What to do: Each line of the listing needs to be given again exactly.

Extracted entries:
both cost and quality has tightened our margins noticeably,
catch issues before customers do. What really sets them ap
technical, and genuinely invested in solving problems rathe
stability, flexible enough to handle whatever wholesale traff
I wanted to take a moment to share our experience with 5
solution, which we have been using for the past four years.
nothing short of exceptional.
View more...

Exercise solution:
both cost and quality has tightened our margins noticeably,
catch issues before customers do. What really sets them ap
technical, and genuinely invested in solving problems rathe
stability, flexible enough to handle whatever wholesale traff
I wanted to take a moment to share our experience with 5
solution, which we have been using for the past four years.
nothing short of exceptional.
View more...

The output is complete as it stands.